• **Task statement**
How many of the lines in the material below contain the word "Tiếp"? Give the number alone.

***

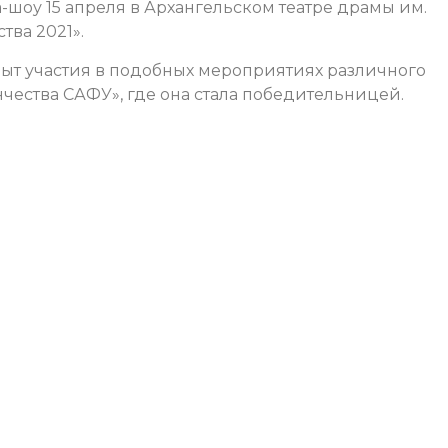
а-шоу 15 апреля в Архангельском театре драмы им.
тва 2021».
опыт участия в подобных мероприятиях различного
нчества САФУ», где она стала победительницей.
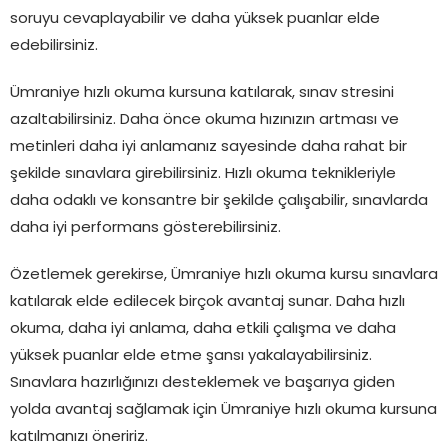
soruyu cevaplayabilir ve daha yüksek puanlar elde
edebilirsiniz.
Ümraniye hızlı okuma kursuna katılarak, sınav stresini
azaltabilirsiniz. Daha önce okuma hızınızın artması ve
metinleri daha iyi anlamanız sayesinde daha rahat bir
şekilde sınavlara girebilirsiniz. Hızlı okuma teknikleriyle
daha odaklı ve konsantre bir şekilde çalışabilir, sınavlarda
daha iyi performans gösterebilirsiniz.
Özetlemek gerekirse, Ümraniye hızlı okuma kursu sınavlara
katılarak elde edilecek birçok avantaj sunar. Daha hızlı
okuma, daha iyi anlama, daha etkili çalışma ve daha
yüksek puanlar elde etme şansı yakalayabilirsiniz.
Sınavlara hazırlığınızı desteklemek ve başarıya giden
yolda avantaj sağlamak için Ümraniye hızlı okuma kursuna
katılmanızı öneririz.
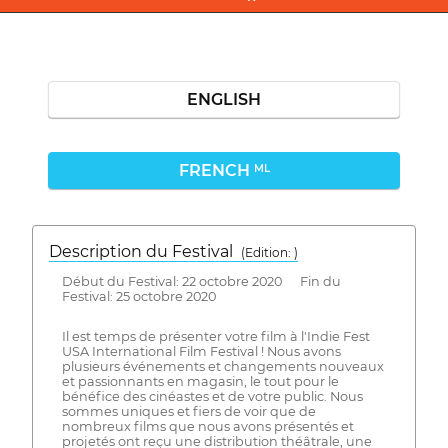
ENGLISH
FRENCH
ML
Description du Festival
( Edition: )
Début du Festival: 22 octobre 2020 Fin du
Festival: 25 octobre 2020
Il est temps de présenter votre film à l'Indie Fest
USA International Film Festival ! Nous avons
plusieurs événements et changements nouveaux
et passionnants en magasin, le tout pour le
bénéfice des cinéastes et de votre public. Nous
sommes uniques et fiers de voir que de
nombreux films que nous avons présentés et
projetés ont reçu une distribution théâtrale, une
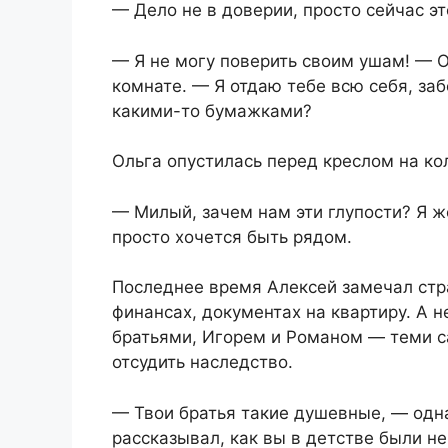
— Дело не в доверии, просто сейчас э
— Я не могу поверить своим ушам! — О
комнате. — Я отдаю тебе всю себя, за
какими-то бумажками?
Ольга опустилась перед креслом на кол
— Милый, зачем нам эти глупости? Я ж
просто хочется быть рядом.
Последнее время Алексей замечал стр
финансах, документах на квартиру. А 
братьями, Игорем и Романом — теми с
отсудить наследство.
— Твои братья такие душевные, — одн
рассказывал, как вы в детстве были н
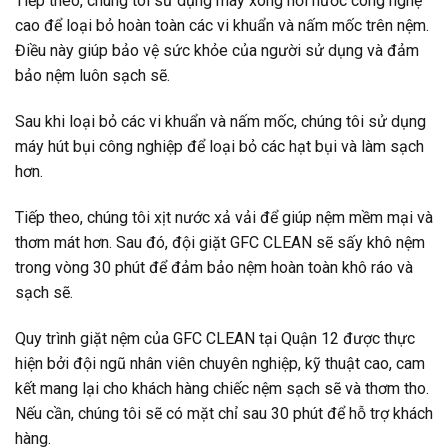
Tiếp theo, chúng tôi sử dụng máy xông hơi nước công nghệ
cao để loại bỏ hoàn toàn các vi khuẩn và nấm mốc trên nệm.
Điều này giúp bảo vệ sức khỏe của người sử dụng và đảm
bảo nệm luôn sạch sẽ.
Sau khi loại bỏ các vi khuẩn và nấm mốc, chúng tôi sử dụng
máy hút bụi công nghiệp để loại bỏ các hạt bụi và làm sạch
hơn.
Tiếp theo, chúng tôi xịt nước xả vải để giúp nệm mềm mại và
thơm mát hơn. Sau đó, đội giặt GFC CLEAN sẽ sấy khô nệm
trong vòng 30 phút để đảm bảo nệm hoàn toàn khô ráo và
sạch sẽ.
Quy trình giặt nệm của GFC CLEAN tại Quận 12 được thực
hiện bởi đội ngũ nhân viên chuyên nghiệp, kỹ thuật cao, cam
kết mang lại cho khách hàng chiếc nệm sạch sẽ và thơm tho.
Nếu cần, chúng tôi sẽ có mặt chỉ sau 30 phút để hỗ trợ khách
hàng.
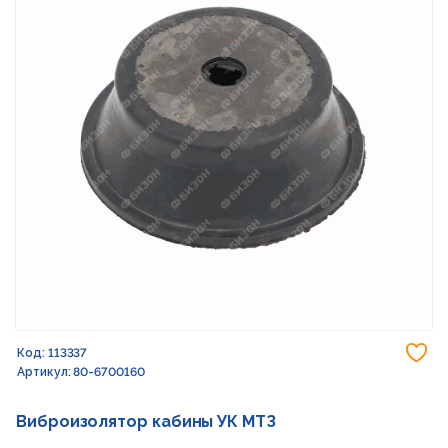
До
Код: 113337
Артикул: 80-6700160
Виброизолятор кабины УК МТЗ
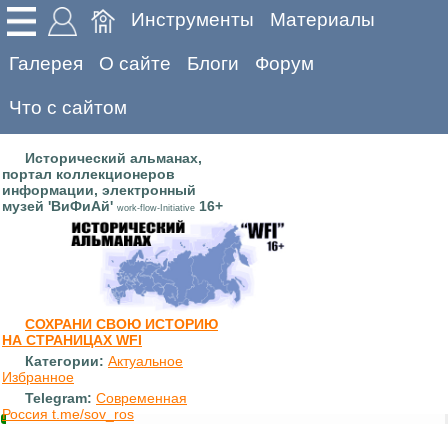
Инструменты
Материалы
Галерея
О сайте
Блоги
Форум
Что с сайтом
Исторический альманах,
портал коллекционеров
информации, электронный
музей 'ВиФиАй'
16+
work-flow-Initiative
СОХРАНИ СВОЮ ИСТОРИЮ
НА СТРАНИЦАХ WFI
Категории:
Актуальное
Избранное
Telegram:
Современная
Россия t.me/sov_ros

***

• **Result for this exercise**
2